📚 Describe the documentation issue
Hi PyG team,
Currently, the ResGatedGraphConv documentation shows the equations:
$$x'_i = W_1 x_i + \sum_{j \in \mathcal{N}(i)} \eta_{ij} \odot W_2 x_j$$
with
$$\eta_{ij} = \sigma(W_3 x_i + W_4 x_j)$$
This is accurate when no edge features are provided. However, in the implementation, when edge_attr is passed, it is concatenated to the node features before computing the key, query, and value projections:
if edge_attr is not None:
k_i = self.lin_key(torch.cat([k_i, edge_attr], dim=-1))
q_j = self.lin_query(torch.cat([q_j, edge_attr], dim=-1))
v_j = self.lin_value(torch.cat([v_j, edge_attr], dim=-1))

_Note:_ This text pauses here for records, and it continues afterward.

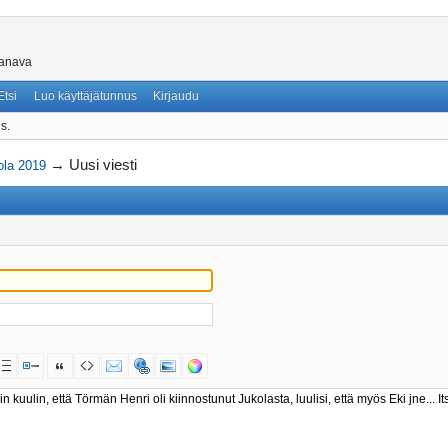
skanava
Etsi
Luo käyttäjätunnus
Kirjaudu
s.
→
Uusi viesti
ola 2019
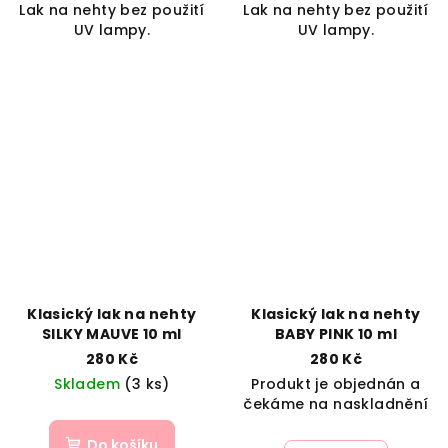
Lak na nehty bez použití
Lak na nehty bez použití
UV lampy.
UV lampy.
Klasický lak na nehty
Klasický lak na nehty
SILKY MAUVE 10 ml
BABY PINK 10 ml
280 Kč
280 Kč
Skladem
(3 ks)
Produkt je objednán a
čekáme na naskladnění
Do košíku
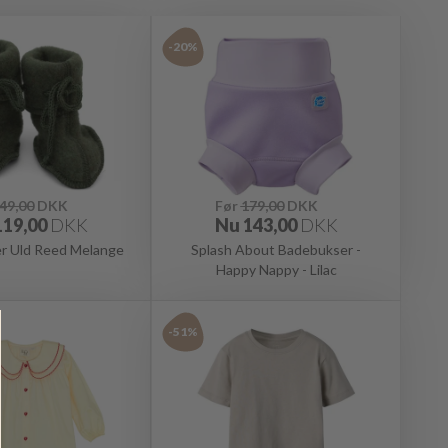
-20%
49,00
DKK
Før
179,00
DKK
119,00
DKK
Nu
143,00
DKK
er Uld Reed Melange
Splash About Badebukser -
Happy Nappy - Lilac
-51%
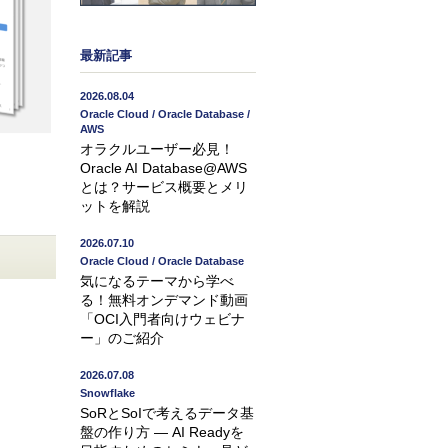
最新記事
2026.08.04
Oracle Cloud / Oracle Database /
AWS
オラクルユーザー必見！
Oracle AI Database@AWS
とは？サービス概要とメリ
ットを解説
2026.07.10
Oracle Cloud / Oracle Database
気になるテーマから学べ
る！無料オンデマンド動画
「OCI入門者向けウェビナ
ー」のご紹介
2026.07.08
Snowflake
SoRとSoIで考えるデータ基
盤の作り方 ― AI Readyを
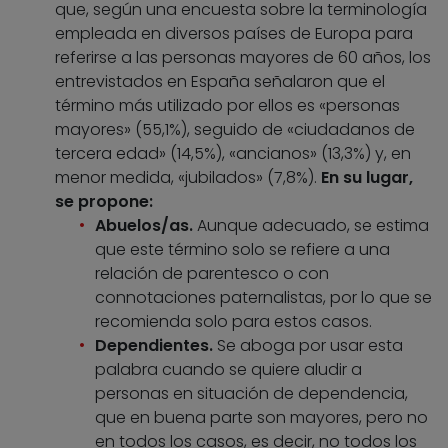
que, según una encuesta sobre la terminología
empleada en diversos países de Europa para
referirse a las personas mayores de 60 años, los
entrevistados en España señalaron que el
término más utilizado por ellos es «personas
mayores» (55,1%), seguido de «ciudadanos de
tercera edad» (14,5%), «ancianos» (13,3%) y, en
menor medida, «jubilados» (7,8%).
En su lugar,
se propone:
Abuelos/as.
Aunque adecuado, se estima
que este término solo se refiere a una
relación de parentesco o con
connotaciones paternalistas, por lo que se
recomienda solo para estos casos.
Dependientes.
Se aboga por usar esta
palabra cuando se quiere aludir a
personas en situación de dependencia,
que en buena parte son mayores, pero no
en todos los casos, es decir, no todos los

Thus, the actual behavior is closer to:
$$x'_i = W_1 x_i + \sum_{j \in \mathcal{N}(i)} \eta_{ij} \odot (W_2 x_j + W_5 e_{ij})$$
$$\eta_{ij} = \sigma(W_3 x_i + W_4 x_j + W_6 e_{ij})$$
where ($e_{ij}$) are the edge features.
Suggest a potential alternative/fix
No response